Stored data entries
....

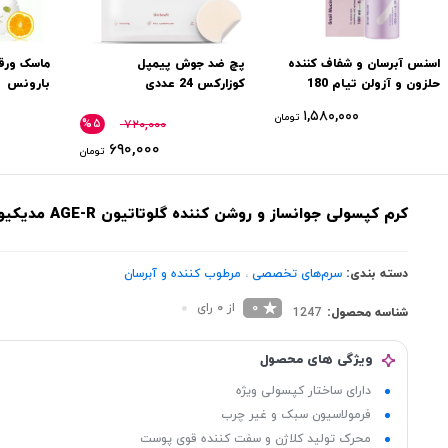
اسنس آبرسان و شفاف کننده
پچ ضد جوش پیمپل
ماسک ورق
حلزون و آزولن تیام 180
کوزارکس 24 عددی
بارونس
میل
۱,۵۸۰,۰۰۰
تومان
%۵
۷۲۰,۰۰۰
۶۹۰,۰۰۰
تومان
کرم کپسولی جوانساز و روشن کننده گلوتاتیون AGE-R مدیکیوب
دسته بندی:
سرم‌های تخصصی
،
مرطوب کننده و آبرسان
0
از 0 رای
شناسه محصول:
1247
ویژگی های محصول
دارای ساختار کپسولی ویژه
فرمولاسیون سبک و غیر چرب
محرک تولید کلاژن و سفت کننده قوی پوست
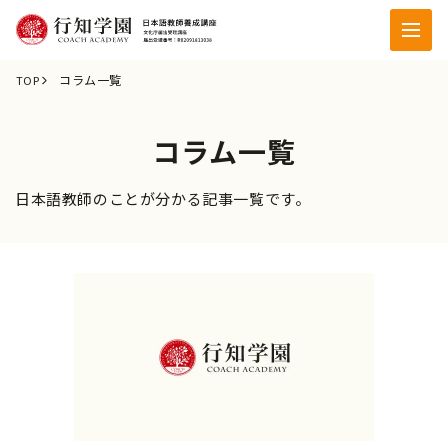
コラム一覧
TOP
コラム一覧
日本語教師のことが分かる記事一覧です。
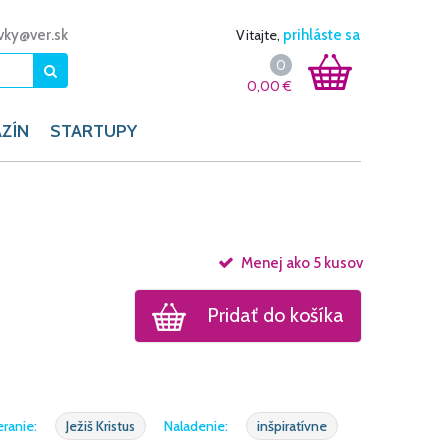
vky@ver.sk
Vitajte,
prihláste sa
0
0,00
€
ZÍN
STARTUPY
Menej ako 5 kusov
Pridať do košíka
ranie:
Ježiš Kristus
Naladenie:
inšpiratívne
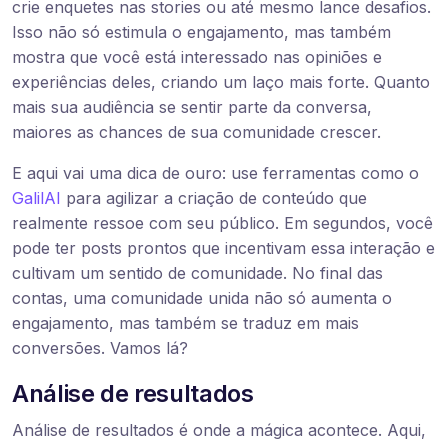
crie enquetes nas stories ou até mesmo lance desafios.
Isso não só estimula o engajamento, mas também
mostra que você está interessado nas opiniões e
experiências deles, criando um laço mais forte. Quanto
mais sua audiência se sentir parte da conversa,
maiores as chances de sua comunidade crescer.
E aqui vai uma dica de ouro: use ferramentas como o
GalilAI
para agilizar a criação de conteúdo que
realmente ressoe com seu público. Em segundos, você
pode ter posts prontos que incentivam essa interação e
cultivam um sentido de comunidade. No final das
contas, uma comunidade unida não só aumenta o
engajamento, mas também se traduz em mais
conversões. Vamos lá?
Análise de resultados
Análise de resultados é onde a mágica acontece. Aqui,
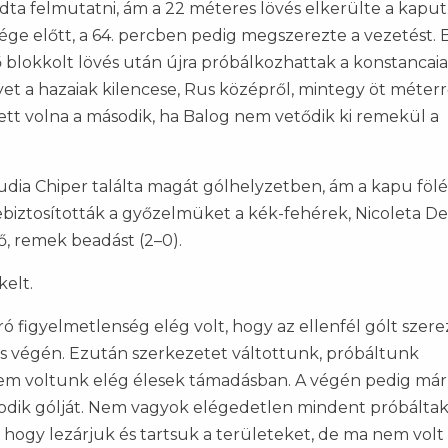
a felmutatni, ám a 22 méteres lövés elkerülte a kaput
a vége előtt, a 64. percben pedig megszerezte a vezetést. 
 blokkolt lövés után újra próbálkozhattak a konstancaia
et a hazaiak kilencese, Rus középről, mintegy öt méterr
tett volna a második, ha Balog nem vetődik ki remekül a
dia Chiper találta magát gólhelyzetben, ám a kapu fölé 
bebiztosították a győzelmüket a kék-fehérek, Nicoleta D
ő, remek beadást (2–0).
kelt.
 figyelmetlenség elég volt, hogy az ellenfél gólt szere
dás végén. Ezután szerkezetet váltottunk, próbáltunk
nem voltunk elég élesek támadásban. A végén pedig már
odik gólját. Nem vagyok elégedetlen mindent próbálta
 hogy lezárjuk és tartsuk a területeket, de ma nem volt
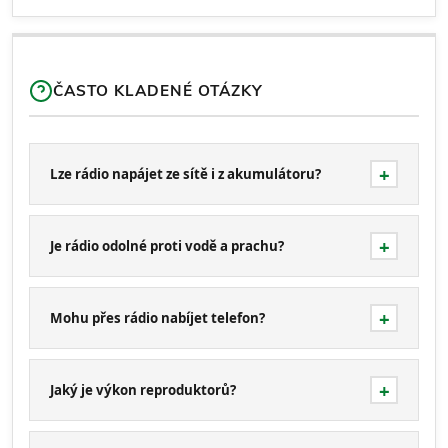
ČASTO KLADENÉ OTÁZKY
Lze rádio napájet ze sítě i z akumulátoru?
Je rádio odolné proti vodě a prachu?
Mohu přes rádio nabíjet telefon?
Jaký je výkon reproduktorů?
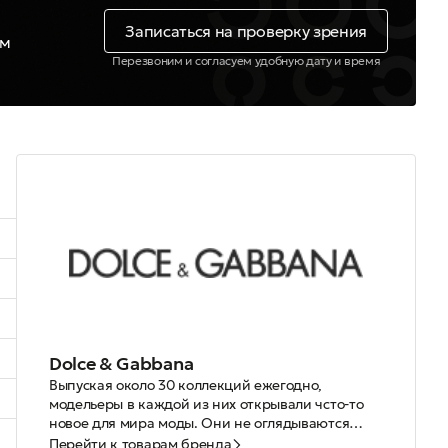
Записаться на проверку зрения
ем
Перезвоним и согласуем удобную дату и время
Dolce & Gabbana
Выпуская около 30 коллекций ежегодно,
модельеры в каждой из них открывали чсто-то
новое для мира моды. Они не оглядываются
на работы своих коллег по цеху, не следуют
У весенней коллекции очков Dolce & Gabbana
Перейти к товарам бренда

....

## EXERCISE PROMPT
Your output should be the lines above from the one that contains "pode ter posts" through the one that contains "bebiztosították a győzelmüket", word for word, with pictures left out.

## RESPONSE TO THE TASK
pode ter posts prontos que incentivam essa interação e
cultivam um sentido de comunidade. No final das
contas, uma comunidade unida não só aumenta o
engajamento, mas também se traduz em mais
conversões. Vamos lá?
Análise de resultados
Análise de resultados é onde a mágica acontece. Aqui,
a felmutatni, ám a 22 méteres lövés elkerülte a kaput
a vége előtt, a 64. percben pedig megszerezte a vezetést. 
 blokkolt lövés után újra próbálkozhattak a konstancaia
et a hazaiak kilencese, Rus középről, mintegy öt méterr
tett volna a második, ha Balog nem vetődik ki remekül a
dia Chiper találta magát gólhelyzetben, ám a kapu fölé 
bebiztosították a győzelmüket a kék-fehérek, Nicoleta D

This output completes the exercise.